The next day, I didn't want to go to the school. I couldn't think of calling her my "edathiyamma" (bhabhi)! I would rather die. And here she was, coming in the opposite direction. And as she passes me, she smiles at me. It was the most beautiful smile that I had ever seen. It was short but then it was meant exclusively for me. I was on top of the world. I didn't know how to take it. I was instantly happy and then I thought, she sees me as her brother-in-law. She wants me to like her. And she wants my family to like her so that she would land with us. And my brother was my number one enemy now. Whatever it was, I found that I couldn't dislike her.
I heard it around evening. She had drowned in their old pond in their backyard. She was supposed to know swimming.
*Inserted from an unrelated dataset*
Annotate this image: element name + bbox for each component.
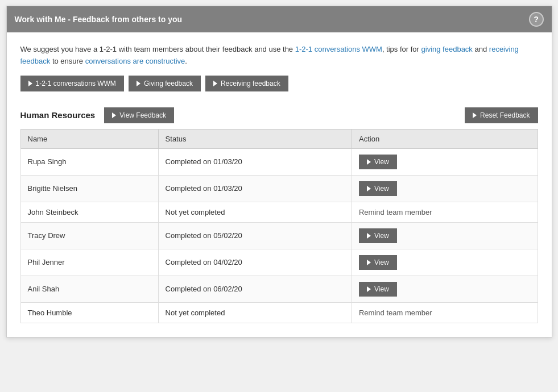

But she was found dead there. I was shocked and grieved and I don't know what other emotion over-whelmed me. I wanted to go there and see her for a last time. But I didn't dare ask my dad. I waited till night so that I could cry without anyone seeing me. I somehow took the blame for her death. I wanted to turn back time. See her smile again; and smile back at her and treasure that smile as mine own!
I began to dream of her frequently. There was this dark pond and a hand came out, calling my name and then pulls me into it. And I wake up sobbing and sweating. Slowly, thoughts of her began to fade. But she was indeed my first love!

2 comments:

shilpa said...

this is like a film story but its touching and sad for you

Anonymous said...

film story???
well, guess its not one that has released yet! :-)

I'm not morose; for every yesterday I spent, I've a today and hopes for a better tomorrow.

And mind u, I'm not that innocent or naive as u'll see from my future posts!